- **DATA RECORDS**
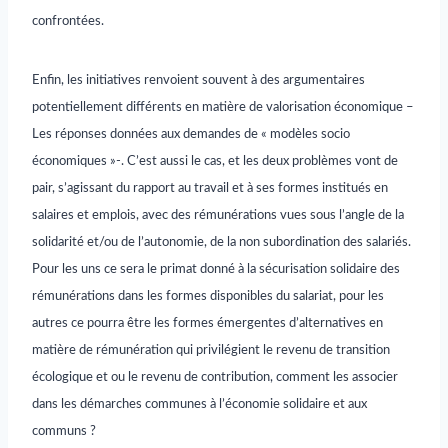
confrontées.
Enfin, les initiatives renvoient souvent à des argumentaires
potentiellement différents en matière de valorisation économique –
Les réponses données aux demandes de « modèles socio
économiques »-. C’est aussi le cas, et les deux problèmes vont de
pair, s’agissant du rapport au travail et à ses formes institués en
salaires et emplois, avec des rémunérations vues sous l’angle de la
solidarité et/ou de l’autonomie, de la non subordination des salariés.
Pour les uns ce sera le primat donné à la sécurisation solidaire des
rémunérations dans les formes disponibles du salariat, pour les
autres ce pourra être les formes émergentes d’alternatives en
matière de rémunération qui privilégient le revenu de transition
écologique et ou le revenu de contribution, comment les associer
dans les démarches communes à l’économie solidaire et aux
communs ?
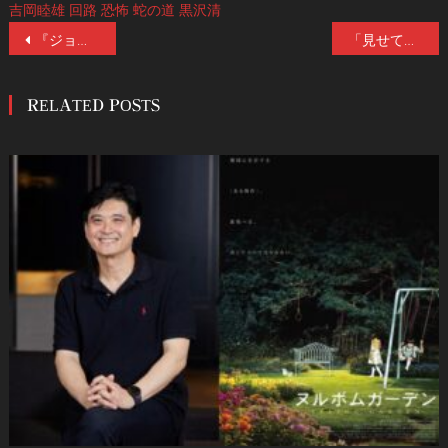
吉岡睦雄
回路
恐怖
蛇の道
黒沢清
投
『ジョン・ウィック』制作スタッフ×ジョーダン・ピール(『ゲット・アウト』『NOPE／ノープ』)プロデュースの話題作『モンキーマン』8/23(金)公開！予告映像＆ポスター解禁！
「見せてやる、極上の地獄をーー」戦慄の本予告編&本ポスター&新規場面写真7点解禁！原作・押切蓮介×監督・⽩⽯晃⼠による驚愕ホラー『サユリ』8/23(金)公開！
稿
RELATED POSTS
ナ
ビ
ゲ
ー
シ
ョ
ン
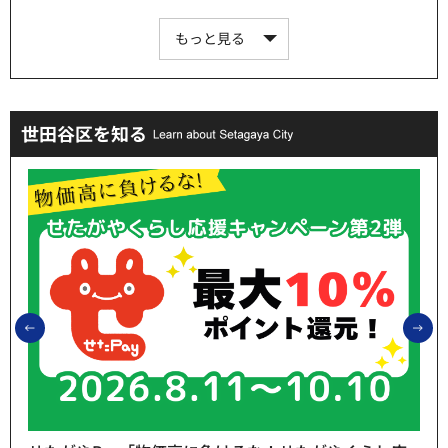
もっと見る
世田谷区を知る
前のスライドを表示
次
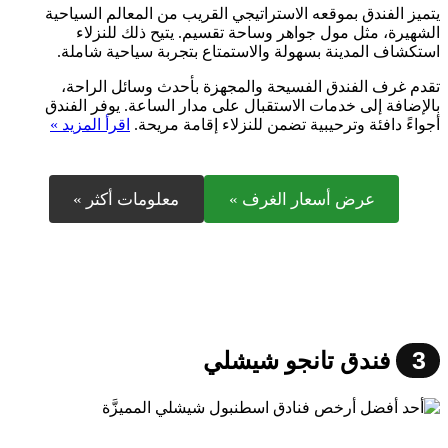
يتميز الفندق بموقعه الاستراتيجي القريب من المعالم السياحية
الشهيرة، مثل مول جواهر وساحة تقسيم. يتيح ذلك للنزلاء
استكشاف المدينة بسهولة والاستمتاع بتجربة سياحية شاملة.
تقدم غرف الفندق الفسيحة والمجهزة بأحدث وسائل الراحة،
بالإضافة إلى خدمات الاستقبال على مدار الساعة. يوفر الفندق
أجواءً دافئة وترحيبية تضمن للنزلاء إقامة مريحة.
اقرأ المزيد »
عرض أسعار الغرف »
معلومات أكثر »
3
فندق تانجو شيشلي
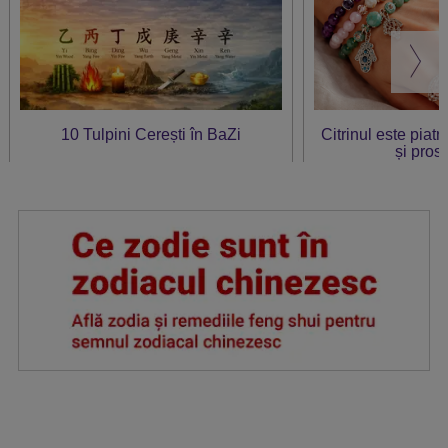
10 Tulpini Cerești în BaZi
Citrinul este piat
și prosp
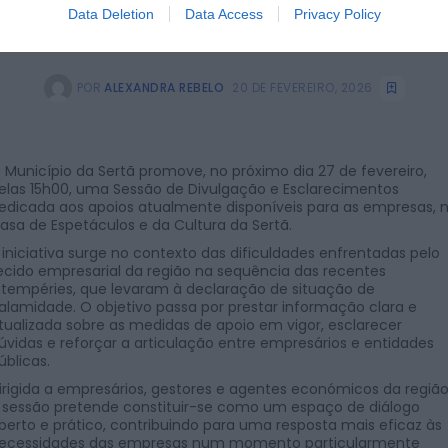
Data Deletion
Data Access
Privacy Policy
POR
ALEXANDRA REBELO
20 DE FEVEREIRO, 2026
 Município da Sertã promove, no próximo dia 27 de fevereiro,
elas 15h00, uma Sessão de Divulgação e Esclarecimentos
edicada aos apoios atualmente disponíveis para as empresas, 
asa de Espetáculos e da Cultura da Sertã.
 iniciativa surge no contexto das dificuldades enfrentadas pelo
ecido empresarial da região na sequência das recentes
ntempéries, que levaram à declaração de situação de
alamidade. O objetivo passa por prestar informação clara e
tualizada sobre as medidas de apoio em vigor, esclarecer
úvidas e reforçar a articulação entre empresários e entidades
úblicas.
irigida a empresários, gestores e agentes económicos da região
 sessão pretende constituir-se como um espaço de diálogo
berto e prático, contribuindo para uma resposta mais eficaz às
ecessidades das empresas num momento particularmente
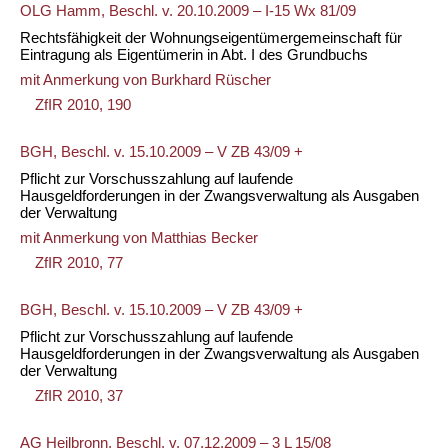
OLG Hamm, Beschl. v. 20.10.2009 – I-15 Wx 81/09
Rechtsfähigkeit der Wohnungseigentümergemeinschaft für
Eintragung als Eigentümerin in Abt. I des Grundbuchs
mit Anmerkung von
Burkhard Rüscher
ZfIR 2010, 190
BGH, Beschl. v. 15.10.2009 – V ZB 43/09 +
Pflicht zur Vorschusszahlung auf laufende
Hausgeldforderungen in der Zwangsverwaltung als Ausgaben
der Verwaltung
mit Anmerkung von
Matthias Becker
ZfIR 2010, 77
BGH, Beschl. v. 15.10.2009 – V ZB 43/09 +
Pflicht zur Vorschusszahlung auf laufende
Hausgeldforderungen in der Zwangsverwaltung als Ausgaben
der Verwaltung
ZfIR 2010, 37
AG Heilbronn, Beschl. v. 07.12.2009 – 3 L 15/08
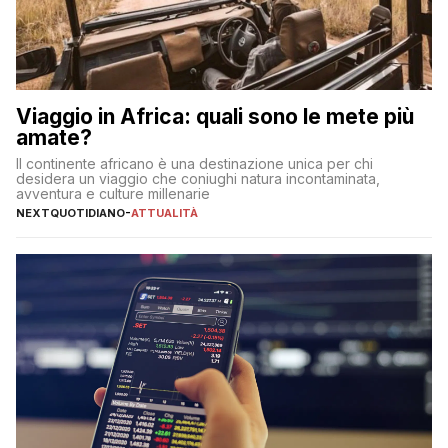
Viaggio in Africa: quali sono le mete più
amate?
Il continente africano è una destinazione unica per chi
desidera un viaggio che coniughi natura incontaminata,
avventura e culture millenarie
NEXTQUOTIDIANO
-
ATTUALITÀ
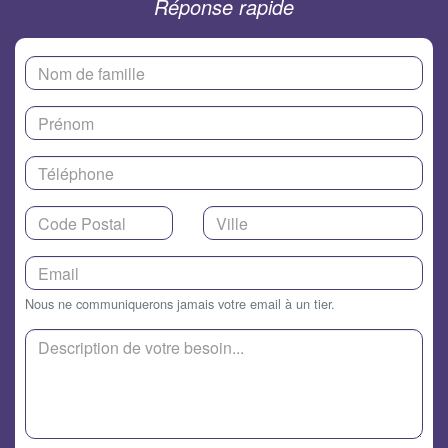
Réponse rapide
Nous ne communiquerons jamais votre email à un tier.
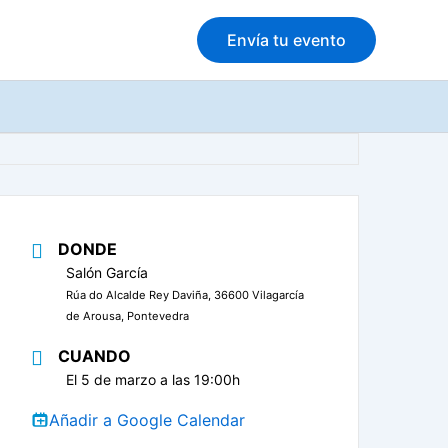
Envía tu evento
DONDE
Salón García
Rúa do Alcalde Rey Daviña, 36600 Vilagarcía
de Arousa, Pontevedra
CUANDO
El 5 de marzo a las 19:00h
Añadir a Google Calendar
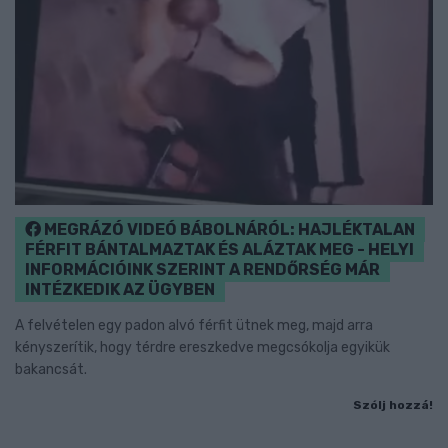
MEGRÁZÓ VIDEÓ BÁBOLNÁRÓL: HAJLÉKTALAN
FÉRFIT BÁNTALMAZTAK ÉS ALÁZTAK MEG - HELYI
INFORMÁCIÓINK SZERINT A RENDŐRSÉG MÁR
INTÉZKEDIK AZ ÜGYBEN
A felvételen egy padon alvó férfit ütnek meg, majd arra
kényszerítik, hogy térdre ereszkedve megcsókolja egyikük
bakancsát.
Szólj hozzá!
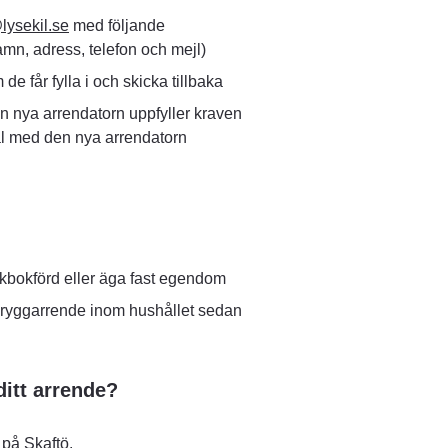
ysekil.se
 med följande 
namn, adress, telefon och mejl)
de får fylla i och skicka tillbaka
n nya arrendatorn uppfyller kraven 
tal med den nya arrendatorn
kbokförd eller äga fast egendom
 bryggarrende inom hushållet sedan 
ditt arrende?
på Skaftö.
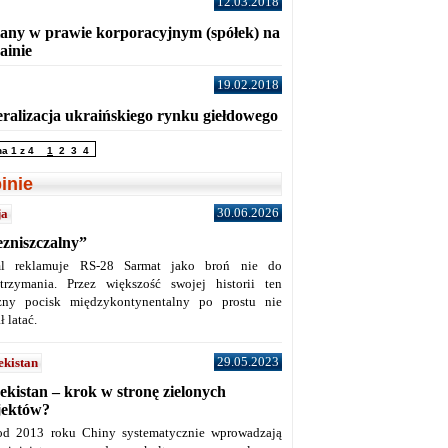
12.03.2018
any w prawie korporacyjnym (spółek) na
ainie
19.02.2018
eralizacja ukraińskiego rynku giełdowego
na 1 z 4
1
2
3
4
inie
30.06.2026
ja
ezniszczalny”
l reklamuje RS-28 Sarmat jako broń nie do
trzymania. Przez większość swojej historii ten
żny pocisk międzykontynentalny po prostu nie
ł latać.
29.05.2023
ekistan
ekistan – krok w stronę zielonych
jektów?
od 2013 roku Chiny systematycznie wprowadzają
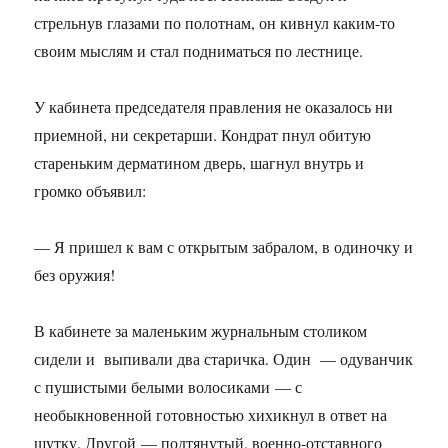
стрельнув глазами по полотнам, он кивнул каким-то
своим мыслям и стал подниматься по лестнице.
У кабинета председателя правления не оказалось ни
приемной, ни секретарши. Кондрат пнул обитую
стареньким дерматином дверь, шагнул внутрь и
громко объявил:
— Я пришел к вам с открытым забралом, в одиночку и
без оружия!
В кабинете за маленьким журнальным столиком
сидели и выпивали два старичка. Один — одуванчик
с пушистыми белыми волосиками — с
необыкновенной готовностью хихикнул в ответ на
шутку. Другой — подтянутый, военно-отставного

- **THE PROBLEM**
Make an exact copy of the listing. Leave its pictures out.

- **ANSWER**
confrontées.
Enfin, les initiatives renvoient souvent à des argumentaires
potentiellement différents en matière de valorisation économique –
Les réponses données aux demandes de « modèles socio
économiques »-. C’est aussi le cas, et les deux problèmes vont de
pair, s’agissant du rapport au travail et à ses formes institués en
salaires et emplois, avec des rémunérations vues sous l’angle de la
solidarité et/ou de l’autonomie, de la non subordination des salariés.
Pour les uns ce sera le primat donné à la sécurisation solidaire des
rémunérations dans les formes disponibles du salariat, pour les
autres ce pourra être les formes émergentes d’alternatives en
matière de rémunération qui privilégient le revenu de transition
écologique et ou le revenu de contribution, comment les associer
dans les démarches communes à l’économie solidaire et aux
communs ?
吉岡睦雄
回路
恐怖
蛇の道
黒沢清
投
『ジョン・ウィック』制作スタッフ×ジョーダン・ピール(『ゲット・アウト』『NOPE／ノープ』)プロデュースの話題作『モンキーマン』8/23(金)公開！予告映像＆ポスター解禁！
「見せてやる、極上の地獄をーー」戦慄の本予告編&本ポスター&新規場面写真7点解禁！原作・押切蓮介×監督・⽩⽯晃⼠による驚愕ホラー『サユリ』8/23(金)公開！
稿
RELATED POSTS
ナ
ビ
ゲ
ー
シ
ョ
ン
もっと見る
世田谷区を知る
前のスライドを表示
次
يتميز الفندق بموقعه الاستراتيجي القريب من المعالم السياحية
الشهيرة، مثل مول جواهر وساحة تقسيم. يتيح ذلك للنزلاء
استكشاف المدينة بسهولة والاستمتاع بتجربة سياحية شاملة.
تقدم غرف الفندق الفسيحة والمجهزة بأحدث وسائل الراحة،
بالإضافة إلى خدمات الاستقبال على مدار الساعة. يوفر الفندق
أجواءً دافئة وترحيبية تضمن للنزلاء إقامة مريحة.
اقرأ المزيد »
عرض أسعار الغرف »
معلومات أكثر »
3
فندق تانجو شيشلي
10 Tulpini Cerești în BaZi
Citrinul este piat
și prosp
Data Deletion
Data Access
Privacy Policy
POR
ALEXANDRA REBELO
20 DE FEVEREIRO, 2026
 Município da Sertã promove, no próximo dia 27 de fevereiro,
elas 15h00, uma Sessão de Divulgação e Esclarecimentos
edicada aos apoios atualmente disponíveis para as empresas, 
asa de Espetáculos e da Cultura da Sertã.
 iniciativa surge no contexto das dificuldades enfrentadas pelo
ecido empresarial da região na sequência das recentes
ntempéries, que levaram à declaração de situação de
alamidade. O objetivo passa por prestar informação clara e
tualizada sobre as medidas de apoio em vigor, esclarecer
úvidas e reforçar a articulação entre empresários e entidades
úblicas.
irigida a empresários, gestores e agentes económicos da região
 sessão pretende constituir-se como um espaço de diálogo
berto e prático, contribuindo para uma resposta mais eficaz às
ecessidades das empresas num momento particularmente
OLG Hamm, Beschl. v. 20.10.2009 – I-15 Wx 81/09
Rechtsfähigkeit der Wohnungseigentümergemeinschaft für
Eintragung als Eigentümerin in Abt. I des Grundbuchs
mit Anmerkung von
Burkhard Rüscher
ZfIR 2010, 190
BGH, Beschl. v. 15.10.2009 – V ZB 43/09 +
Pflicht zur Vorschusszahlung auf laufende
Hausgeldforderungen in der Zwangsverwaltung als Ausgaben
der Verwaltung
mit Anmerkung von
Matthias Becker
ZfIR 2010, 77
BGH, Beschl. v. 15.10.2009 – V ZB 43/09 +
Pflicht zur Vorschusszahlung auf laufende
Hausgeldforderungen in der Zwangsverwaltung als Ausgaben
der Verwaltung
ZfIR 2010, 37
AG Heilbronn, Beschl. v. 07.12.2009 – 3 L 15/08
Viaggio in Africa: quali sono le mete più
amate?
Il continente africano è una destinazione unica per chi
desidera un viaggio che coniughi natura incontaminata,
avventura e culture millenarie
NEXTQUOTIDIANO
-
ATTUALITÀ
Réponse rapide
Nous ne communiquerons jamais votre email à un tier.
Envía tu evento
DONDE
Salón García
Rúa do Alcalde Rey Daviña, 36600 Vilagarcía
de Arousa, Pontevedra
CUANDO
El 5 de marzo a las 19:00h
Añadir a Google Calendar
MEGRÁZÓ VIDEÓ BÁBOLNÁRÓL: HAJLÉKTALAN
FÉRFIT BÁNTALMAZTAK ÉS ALÁZTAK MEG - HELYI
INFORMÁCIÓINK SZERINT A RENDŐRSÉG MÁR
INTÉZKEDIK AZ ÜGYBEN
A felvételen egy padon alvó férfit ütnek meg, majd arra
kényszerítik, hogy térdre ereszkedve megcsókolja egyikük
bakancsát.
Szólj hozzá!
ysekil.se
 med följande 
namn, adress, telefon och mejl)
de får fylla i och skicka tillbaka
n nya arrendatorn uppfyller kraven 
tal med den nya arrendatorn
kbokförd eller äga fast egendom
 bryggarrende inom hushållet sedan 
ditt arrende?
på Skaftö.
12.03.2018
any w prawie korporacyjnym (spółek) na
ainie
19.02.2018
eralizacja ukraińskiego rynku giełdowego
na 1 z 4
1
2
3
4
inie
30.06.2026
ja
ezniszczalny”
l reklamuje RS-28 Sarmat jako broń nie do
trzymania. Przez większość swojej historii ten
żny pocisk międzykontynentalny po prostu nie
ł latać.
29.05.2023
ekistan
ekistan – krok w stronę zielonych
jektów?
od 2013 roku Chiny systematycznie wprowadzają
стрельнув глазами по полотнам, он кивнул каким-то
своим мыслям и стал подниматься по лестнице.
У кабинета председателя правления не оказалось ни
приемной, ни секретарши. Кондрат пнул обитую
стареньким дерматином дверь, шагнул внутрь и
громко объявил:
— Я пришел к вам с открытым забралом, в одиночку и
без оружия!
В кабинете за маленьким журнальным столиком
сидели и выпивали два старичка. Один — одуванчик
с пушистыми белыми волосиками — с
необыкновенной готовностью хихикнул в ответ на
шутку. Другой — подтянутый, военно-отставного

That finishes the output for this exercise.